- [PROBLEM REQUIREMENTS]: Return the following from the records below: each line, word for word, starting with the line that contains "Avvisi pubblici scaduti" and going on through the line that contains "PRすることで、地域内での差別化や独立支援にもつなげ", with nothing outside that range.

____ STUDY MATERIAL

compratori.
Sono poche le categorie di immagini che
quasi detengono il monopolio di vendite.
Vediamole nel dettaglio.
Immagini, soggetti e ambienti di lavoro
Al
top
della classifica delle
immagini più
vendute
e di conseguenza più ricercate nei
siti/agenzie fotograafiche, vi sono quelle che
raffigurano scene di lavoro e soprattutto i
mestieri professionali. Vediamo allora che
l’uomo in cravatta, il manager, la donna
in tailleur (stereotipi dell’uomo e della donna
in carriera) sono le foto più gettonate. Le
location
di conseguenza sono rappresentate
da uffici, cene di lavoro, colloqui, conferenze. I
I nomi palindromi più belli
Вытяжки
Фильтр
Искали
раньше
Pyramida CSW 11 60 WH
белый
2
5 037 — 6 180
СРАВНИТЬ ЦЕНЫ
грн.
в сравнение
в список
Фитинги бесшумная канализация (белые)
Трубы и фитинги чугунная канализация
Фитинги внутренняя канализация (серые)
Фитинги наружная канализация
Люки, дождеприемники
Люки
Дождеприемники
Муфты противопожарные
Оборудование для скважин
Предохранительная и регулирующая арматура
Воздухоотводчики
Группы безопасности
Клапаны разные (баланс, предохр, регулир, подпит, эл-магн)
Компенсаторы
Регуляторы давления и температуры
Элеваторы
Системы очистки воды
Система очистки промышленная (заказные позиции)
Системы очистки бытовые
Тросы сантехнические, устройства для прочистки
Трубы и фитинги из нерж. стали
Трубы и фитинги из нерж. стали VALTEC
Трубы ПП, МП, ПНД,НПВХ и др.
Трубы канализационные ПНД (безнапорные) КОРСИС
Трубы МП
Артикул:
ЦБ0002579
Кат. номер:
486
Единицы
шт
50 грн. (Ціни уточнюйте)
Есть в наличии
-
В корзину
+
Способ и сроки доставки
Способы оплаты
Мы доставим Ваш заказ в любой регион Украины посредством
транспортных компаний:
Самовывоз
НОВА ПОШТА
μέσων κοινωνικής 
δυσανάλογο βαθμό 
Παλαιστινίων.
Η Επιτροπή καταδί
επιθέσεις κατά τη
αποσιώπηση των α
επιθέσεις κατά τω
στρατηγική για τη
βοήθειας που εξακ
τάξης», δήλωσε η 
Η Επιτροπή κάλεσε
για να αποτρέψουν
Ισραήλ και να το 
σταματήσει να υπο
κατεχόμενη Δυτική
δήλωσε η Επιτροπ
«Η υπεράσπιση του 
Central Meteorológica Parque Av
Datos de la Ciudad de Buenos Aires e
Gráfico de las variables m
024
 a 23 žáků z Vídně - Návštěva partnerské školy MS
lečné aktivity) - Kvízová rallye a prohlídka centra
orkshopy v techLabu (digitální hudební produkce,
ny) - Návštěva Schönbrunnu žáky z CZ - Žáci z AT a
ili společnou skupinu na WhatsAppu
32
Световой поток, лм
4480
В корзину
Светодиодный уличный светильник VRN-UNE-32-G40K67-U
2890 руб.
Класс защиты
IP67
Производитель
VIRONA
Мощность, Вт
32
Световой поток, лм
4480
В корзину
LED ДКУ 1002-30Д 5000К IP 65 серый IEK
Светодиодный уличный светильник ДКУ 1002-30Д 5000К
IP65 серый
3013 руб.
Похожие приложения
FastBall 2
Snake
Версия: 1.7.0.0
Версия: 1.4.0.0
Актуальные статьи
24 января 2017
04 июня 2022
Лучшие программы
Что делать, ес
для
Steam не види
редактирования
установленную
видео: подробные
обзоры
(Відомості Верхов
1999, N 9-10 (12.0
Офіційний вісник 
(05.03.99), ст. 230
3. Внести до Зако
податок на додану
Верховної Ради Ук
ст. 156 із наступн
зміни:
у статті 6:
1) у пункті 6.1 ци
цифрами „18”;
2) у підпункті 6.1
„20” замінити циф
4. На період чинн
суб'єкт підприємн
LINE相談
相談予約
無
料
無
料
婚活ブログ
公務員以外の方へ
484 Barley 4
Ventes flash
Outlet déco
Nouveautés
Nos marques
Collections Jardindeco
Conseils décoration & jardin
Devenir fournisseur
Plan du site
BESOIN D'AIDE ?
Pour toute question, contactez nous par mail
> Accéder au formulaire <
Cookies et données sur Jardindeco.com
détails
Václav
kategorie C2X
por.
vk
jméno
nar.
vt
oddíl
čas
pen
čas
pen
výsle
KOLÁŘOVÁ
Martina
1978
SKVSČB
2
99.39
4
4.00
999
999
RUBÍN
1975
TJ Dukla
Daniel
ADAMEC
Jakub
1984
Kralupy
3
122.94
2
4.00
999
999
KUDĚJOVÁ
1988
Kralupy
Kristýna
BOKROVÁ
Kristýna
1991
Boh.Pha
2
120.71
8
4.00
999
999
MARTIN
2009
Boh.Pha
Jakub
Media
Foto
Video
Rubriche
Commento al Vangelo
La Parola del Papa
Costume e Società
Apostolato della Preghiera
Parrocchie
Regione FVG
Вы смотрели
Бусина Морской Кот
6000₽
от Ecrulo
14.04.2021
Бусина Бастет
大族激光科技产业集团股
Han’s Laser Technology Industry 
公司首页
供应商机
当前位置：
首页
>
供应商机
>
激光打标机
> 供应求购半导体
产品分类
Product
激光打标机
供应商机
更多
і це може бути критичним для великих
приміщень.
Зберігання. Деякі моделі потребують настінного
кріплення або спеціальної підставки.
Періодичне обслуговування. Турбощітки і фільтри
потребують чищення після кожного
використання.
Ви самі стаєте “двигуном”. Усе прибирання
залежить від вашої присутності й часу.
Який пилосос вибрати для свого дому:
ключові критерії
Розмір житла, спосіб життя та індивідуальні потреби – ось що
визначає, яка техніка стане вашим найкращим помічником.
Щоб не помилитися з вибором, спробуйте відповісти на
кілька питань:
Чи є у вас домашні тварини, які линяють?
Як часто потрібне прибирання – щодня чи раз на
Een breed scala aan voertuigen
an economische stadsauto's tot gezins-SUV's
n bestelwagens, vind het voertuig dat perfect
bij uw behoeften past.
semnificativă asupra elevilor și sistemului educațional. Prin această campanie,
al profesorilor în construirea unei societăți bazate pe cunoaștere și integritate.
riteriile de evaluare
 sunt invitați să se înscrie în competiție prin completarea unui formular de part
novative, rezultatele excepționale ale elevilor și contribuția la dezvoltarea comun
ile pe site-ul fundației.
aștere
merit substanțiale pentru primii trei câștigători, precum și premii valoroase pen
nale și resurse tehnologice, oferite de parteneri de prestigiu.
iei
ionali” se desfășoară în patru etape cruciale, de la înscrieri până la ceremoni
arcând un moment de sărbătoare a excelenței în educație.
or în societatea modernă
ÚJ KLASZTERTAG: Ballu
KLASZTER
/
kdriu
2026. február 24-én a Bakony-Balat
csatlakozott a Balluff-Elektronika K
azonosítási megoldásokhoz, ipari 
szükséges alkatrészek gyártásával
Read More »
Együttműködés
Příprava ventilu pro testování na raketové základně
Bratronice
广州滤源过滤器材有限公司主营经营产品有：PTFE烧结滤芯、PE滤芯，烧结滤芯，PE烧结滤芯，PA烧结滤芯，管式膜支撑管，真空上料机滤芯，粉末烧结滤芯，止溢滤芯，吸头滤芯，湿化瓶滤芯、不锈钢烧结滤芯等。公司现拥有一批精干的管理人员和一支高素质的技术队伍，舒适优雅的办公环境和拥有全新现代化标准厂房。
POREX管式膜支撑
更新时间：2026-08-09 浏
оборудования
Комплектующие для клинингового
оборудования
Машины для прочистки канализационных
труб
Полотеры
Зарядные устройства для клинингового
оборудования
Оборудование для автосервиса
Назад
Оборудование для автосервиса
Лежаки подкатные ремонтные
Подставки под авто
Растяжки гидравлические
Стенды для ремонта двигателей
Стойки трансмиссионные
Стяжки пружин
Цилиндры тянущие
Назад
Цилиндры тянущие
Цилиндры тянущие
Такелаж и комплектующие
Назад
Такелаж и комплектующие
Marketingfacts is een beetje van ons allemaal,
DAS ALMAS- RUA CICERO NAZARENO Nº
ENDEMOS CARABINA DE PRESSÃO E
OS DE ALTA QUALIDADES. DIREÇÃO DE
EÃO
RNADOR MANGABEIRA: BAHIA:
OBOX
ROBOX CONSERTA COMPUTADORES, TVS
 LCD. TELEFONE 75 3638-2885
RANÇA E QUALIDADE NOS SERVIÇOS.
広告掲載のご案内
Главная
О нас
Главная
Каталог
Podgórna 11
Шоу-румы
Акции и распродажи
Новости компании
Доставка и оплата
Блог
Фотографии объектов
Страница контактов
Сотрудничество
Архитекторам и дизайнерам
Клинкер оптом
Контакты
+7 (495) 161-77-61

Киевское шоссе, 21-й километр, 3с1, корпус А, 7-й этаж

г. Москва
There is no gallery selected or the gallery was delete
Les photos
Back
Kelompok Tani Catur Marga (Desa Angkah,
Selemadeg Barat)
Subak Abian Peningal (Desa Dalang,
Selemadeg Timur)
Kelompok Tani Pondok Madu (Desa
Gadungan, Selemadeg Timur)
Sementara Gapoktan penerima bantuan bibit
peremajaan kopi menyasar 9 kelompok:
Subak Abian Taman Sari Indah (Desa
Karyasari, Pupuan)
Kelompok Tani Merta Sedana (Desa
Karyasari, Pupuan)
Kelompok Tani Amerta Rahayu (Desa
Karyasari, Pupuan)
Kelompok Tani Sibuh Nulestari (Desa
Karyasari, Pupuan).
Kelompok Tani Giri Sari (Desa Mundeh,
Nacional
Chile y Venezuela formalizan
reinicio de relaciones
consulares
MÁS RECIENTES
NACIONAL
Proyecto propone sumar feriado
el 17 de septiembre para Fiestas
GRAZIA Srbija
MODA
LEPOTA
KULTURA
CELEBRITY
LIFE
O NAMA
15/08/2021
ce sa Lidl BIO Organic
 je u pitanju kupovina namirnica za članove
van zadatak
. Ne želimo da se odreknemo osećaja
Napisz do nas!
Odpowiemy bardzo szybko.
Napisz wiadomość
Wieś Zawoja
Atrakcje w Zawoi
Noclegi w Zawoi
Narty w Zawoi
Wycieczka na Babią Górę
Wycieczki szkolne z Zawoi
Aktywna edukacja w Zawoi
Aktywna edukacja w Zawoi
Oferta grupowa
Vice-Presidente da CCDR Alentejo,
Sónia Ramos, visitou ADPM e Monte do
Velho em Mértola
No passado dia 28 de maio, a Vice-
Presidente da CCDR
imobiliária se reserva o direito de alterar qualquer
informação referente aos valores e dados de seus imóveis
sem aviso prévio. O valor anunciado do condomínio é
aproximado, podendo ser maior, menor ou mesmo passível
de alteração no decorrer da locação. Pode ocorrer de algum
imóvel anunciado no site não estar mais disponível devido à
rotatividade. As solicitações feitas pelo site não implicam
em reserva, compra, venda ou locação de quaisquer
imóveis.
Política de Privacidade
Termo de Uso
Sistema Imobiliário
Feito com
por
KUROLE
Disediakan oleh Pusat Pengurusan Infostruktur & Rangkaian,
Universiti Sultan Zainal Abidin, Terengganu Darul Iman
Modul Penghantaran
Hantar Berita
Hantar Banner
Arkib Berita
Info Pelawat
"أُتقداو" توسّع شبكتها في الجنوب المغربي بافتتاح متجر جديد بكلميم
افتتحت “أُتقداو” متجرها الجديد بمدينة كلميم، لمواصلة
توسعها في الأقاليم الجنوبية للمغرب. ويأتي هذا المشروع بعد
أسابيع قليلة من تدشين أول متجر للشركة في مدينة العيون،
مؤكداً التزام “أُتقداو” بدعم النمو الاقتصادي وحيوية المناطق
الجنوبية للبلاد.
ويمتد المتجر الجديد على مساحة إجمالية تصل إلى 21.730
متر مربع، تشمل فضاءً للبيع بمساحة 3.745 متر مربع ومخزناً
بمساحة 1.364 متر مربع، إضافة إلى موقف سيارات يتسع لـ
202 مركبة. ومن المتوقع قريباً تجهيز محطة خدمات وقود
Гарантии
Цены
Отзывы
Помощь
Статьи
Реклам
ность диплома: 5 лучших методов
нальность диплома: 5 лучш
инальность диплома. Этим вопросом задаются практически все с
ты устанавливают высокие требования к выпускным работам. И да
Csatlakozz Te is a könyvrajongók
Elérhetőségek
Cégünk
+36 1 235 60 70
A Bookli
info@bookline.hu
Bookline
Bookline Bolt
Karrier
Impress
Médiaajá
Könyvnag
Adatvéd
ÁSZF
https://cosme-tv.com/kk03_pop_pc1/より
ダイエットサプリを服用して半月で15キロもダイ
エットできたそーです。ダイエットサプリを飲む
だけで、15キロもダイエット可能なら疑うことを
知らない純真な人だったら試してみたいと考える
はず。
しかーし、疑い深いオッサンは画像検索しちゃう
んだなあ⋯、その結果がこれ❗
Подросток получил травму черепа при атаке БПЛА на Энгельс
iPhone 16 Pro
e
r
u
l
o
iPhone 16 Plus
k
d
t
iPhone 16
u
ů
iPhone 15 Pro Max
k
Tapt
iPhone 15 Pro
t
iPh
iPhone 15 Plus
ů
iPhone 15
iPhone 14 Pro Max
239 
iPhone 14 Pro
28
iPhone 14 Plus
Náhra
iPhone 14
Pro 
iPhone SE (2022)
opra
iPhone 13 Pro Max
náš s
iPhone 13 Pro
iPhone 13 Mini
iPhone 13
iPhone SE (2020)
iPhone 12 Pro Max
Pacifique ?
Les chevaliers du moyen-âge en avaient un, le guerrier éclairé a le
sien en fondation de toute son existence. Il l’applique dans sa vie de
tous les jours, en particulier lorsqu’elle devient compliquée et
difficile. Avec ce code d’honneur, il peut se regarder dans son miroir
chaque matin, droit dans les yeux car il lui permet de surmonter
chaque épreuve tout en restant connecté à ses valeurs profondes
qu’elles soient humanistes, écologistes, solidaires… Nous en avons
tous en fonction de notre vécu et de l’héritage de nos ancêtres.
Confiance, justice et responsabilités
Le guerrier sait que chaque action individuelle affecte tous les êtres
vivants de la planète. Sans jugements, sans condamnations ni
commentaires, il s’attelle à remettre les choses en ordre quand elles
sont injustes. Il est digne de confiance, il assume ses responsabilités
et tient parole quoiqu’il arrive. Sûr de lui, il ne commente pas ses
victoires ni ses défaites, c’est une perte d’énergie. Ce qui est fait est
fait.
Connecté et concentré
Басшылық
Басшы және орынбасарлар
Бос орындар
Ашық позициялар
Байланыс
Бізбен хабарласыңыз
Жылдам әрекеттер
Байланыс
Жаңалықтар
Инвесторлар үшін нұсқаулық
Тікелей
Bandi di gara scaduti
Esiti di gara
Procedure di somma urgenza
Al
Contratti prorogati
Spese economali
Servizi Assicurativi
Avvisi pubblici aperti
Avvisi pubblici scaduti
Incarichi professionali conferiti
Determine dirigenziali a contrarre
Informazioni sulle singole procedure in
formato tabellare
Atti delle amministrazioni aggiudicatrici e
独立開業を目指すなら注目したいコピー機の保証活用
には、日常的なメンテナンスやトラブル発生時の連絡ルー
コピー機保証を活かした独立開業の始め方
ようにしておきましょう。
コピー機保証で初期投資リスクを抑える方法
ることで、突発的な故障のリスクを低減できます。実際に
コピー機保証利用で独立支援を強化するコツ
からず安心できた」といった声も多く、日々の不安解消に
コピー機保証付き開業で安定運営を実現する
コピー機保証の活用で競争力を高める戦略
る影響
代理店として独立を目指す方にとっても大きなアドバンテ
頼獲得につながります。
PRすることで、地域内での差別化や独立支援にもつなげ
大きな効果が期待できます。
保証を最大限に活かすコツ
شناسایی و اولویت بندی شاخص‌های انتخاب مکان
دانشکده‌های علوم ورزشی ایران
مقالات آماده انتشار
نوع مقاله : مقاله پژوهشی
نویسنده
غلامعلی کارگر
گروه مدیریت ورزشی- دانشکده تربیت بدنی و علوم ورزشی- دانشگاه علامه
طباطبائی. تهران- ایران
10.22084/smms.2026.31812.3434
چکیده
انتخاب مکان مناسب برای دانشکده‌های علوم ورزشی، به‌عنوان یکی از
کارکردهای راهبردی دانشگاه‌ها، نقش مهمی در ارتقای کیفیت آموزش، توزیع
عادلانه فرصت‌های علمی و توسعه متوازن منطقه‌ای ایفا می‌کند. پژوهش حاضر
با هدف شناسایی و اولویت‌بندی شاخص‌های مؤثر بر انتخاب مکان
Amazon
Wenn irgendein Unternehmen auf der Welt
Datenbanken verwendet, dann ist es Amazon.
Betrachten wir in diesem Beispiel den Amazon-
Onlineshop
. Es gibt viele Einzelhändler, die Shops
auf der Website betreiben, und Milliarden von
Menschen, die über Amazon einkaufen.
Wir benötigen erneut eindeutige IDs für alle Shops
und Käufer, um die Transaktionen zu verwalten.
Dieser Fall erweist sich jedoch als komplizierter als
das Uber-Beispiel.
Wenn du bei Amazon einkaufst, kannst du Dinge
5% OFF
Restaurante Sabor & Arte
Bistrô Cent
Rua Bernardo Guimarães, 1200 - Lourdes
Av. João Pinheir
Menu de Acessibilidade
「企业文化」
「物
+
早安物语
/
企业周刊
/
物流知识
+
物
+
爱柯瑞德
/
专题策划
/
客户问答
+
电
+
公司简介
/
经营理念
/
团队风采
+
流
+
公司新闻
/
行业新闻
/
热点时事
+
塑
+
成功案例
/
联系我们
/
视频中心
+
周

________

- [EXERCISE RESPONSE]:
Avvisi pubblici scaduti
Incarichi professionali conferiti
Determine dirigenziali a contrarre
Informazioni sulle singole procedure in
formato tabellare
Atti delle amministrazioni aggiudicatrici e
独立開業を目指すなら注目したいコピー機の保証活用
には、日常的なメンテナンスやトラブル発生時の連絡ルー
コピー機保証を活かした独立開業の始め方
ようにしておきましょう。
コピー機保証で初期投資リスクを抑える方法
ることで、突発的な故障のリスクを低減できます。実際に
コピー機保証利用で独立支援を強化するコツ
からず安心できた」といった声も多く、日々の不安解消に
コピー機保証付き開業で安定運営を実現する
コピー機保証の活用で競争力を高める戦略
る影響
代理店として独立を目指す方にとっても大きなアドバンテ
頼獲得につながります。
PRすることで、地域内での差別化や独立支援にもつなげ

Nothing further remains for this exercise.